Rate Limiting

Overview

LM Deluge is designed to help you max out your rate limits safely. The scheduler enforces request, token, and concurrency caps while the StatusTracker keeps everyone honest about progress and spend.

Key Parameters

When creating an LLMClient, you can control throughput with these parameters:

from lm_deluge import LLMClient

client = LLMClient(
    "gpt-4.1-mini",
    max_requests_per_minute=5_000,      # Max API requests per minute
    max_tokens_per_minute=600_000,     # Max tokens per minute
    max_concurrent_requests=500,       # Max simultaneous requests
    max_attempts=5,
    request_timeout=45,
)

How It Works

The scheduler keeps three pools full (requests, tokens, concurrent tasks) and only allows new work to start when all three have room.

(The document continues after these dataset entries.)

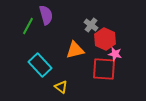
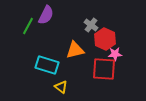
purple semicircle: rotated 42 degrees clockwise
pink star: rotated 16 degrees counterclockwise
cyan rectangle: moved 7 px right; rotated 30 degrees counterclockwise
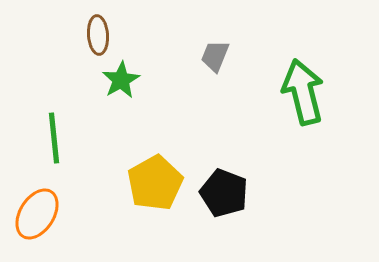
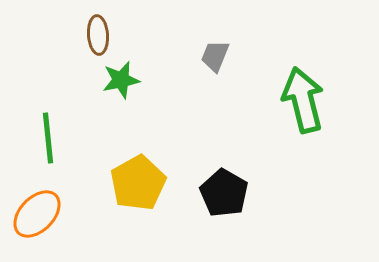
green star: rotated 18 degrees clockwise
green arrow: moved 8 px down
green line: moved 6 px left
yellow pentagon: moved 17 px left
black pentagon: rotated 9 degrees clockwise
orange ellipse: rotated 12 degrees clockwise
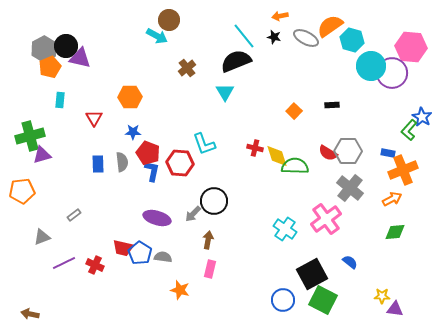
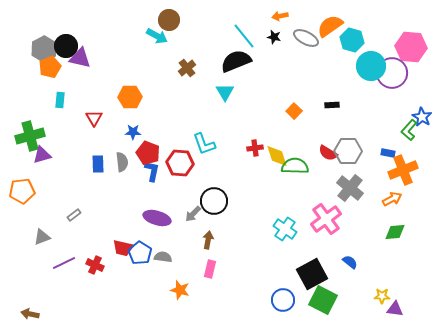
red cross at (255, 148): rotated 21 degrees counterclockwise
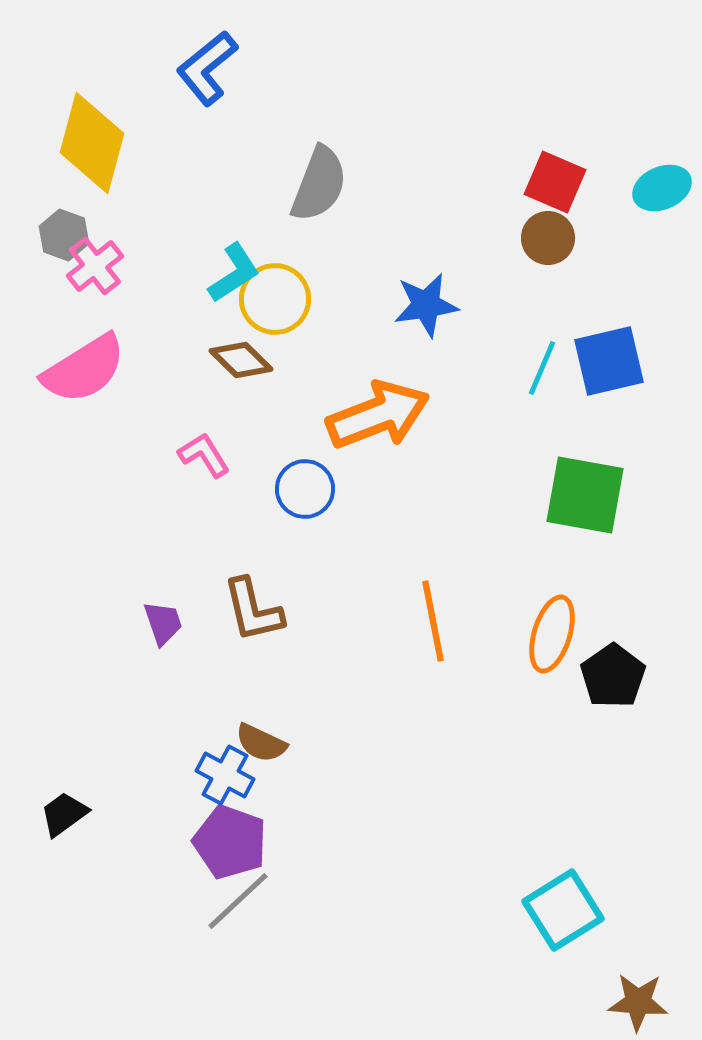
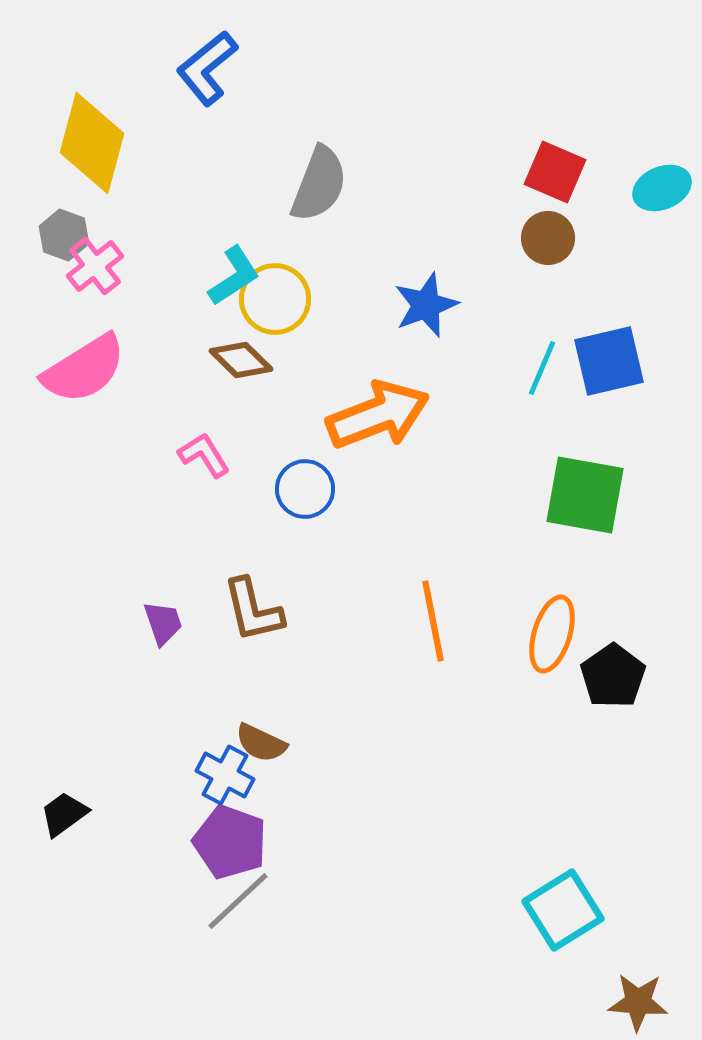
red square: moved 10 px up
cyan L-shape: moved 3 px down
blue star: rotated 12 degrees counterclockwise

Each task carries its own token count by calling Conversation.count_tokens(max_new_tokens) prior to dispatch, so every provider request is aware of how much capacity it consumes. When a request fails, the client decrements attempts_left, waits for any cooling-off period generated by rate-limit errors, and puts the context back on the retry queue. The next attempt can use the same model or a different one depending on the error.

Default Values

If you don’t specify limits, the defaults shown above (1_000 requests/min, 100_000 tokens/min, and 225 concurrent) are used for every model. Pick values that match the quotas issued by each provider.

Multi-Model Rate Limiting

When spraying across multiple models, the rate limits apply to the client as a whole, not per-model:

client = LLMClient(
    ["gpt-4o-mini", "claude-3-haiku", "gemini-1.5-flash"],
    max_requests_per_minute=10_000,  # Shared across all models
    max_tokens_per_minute=500_000,
)

This allows you to maximize throughput by distributing load across providers while still respecting the combined quota.

Progress Display

LM Deluge shows progress as it processes prompts. You can customize the display:

client = LLMClient("gpt-4.1-mini", progress="tqdm")

# Disable progress per call
results = client.process_prompts_sync(prompts, show_progress=False)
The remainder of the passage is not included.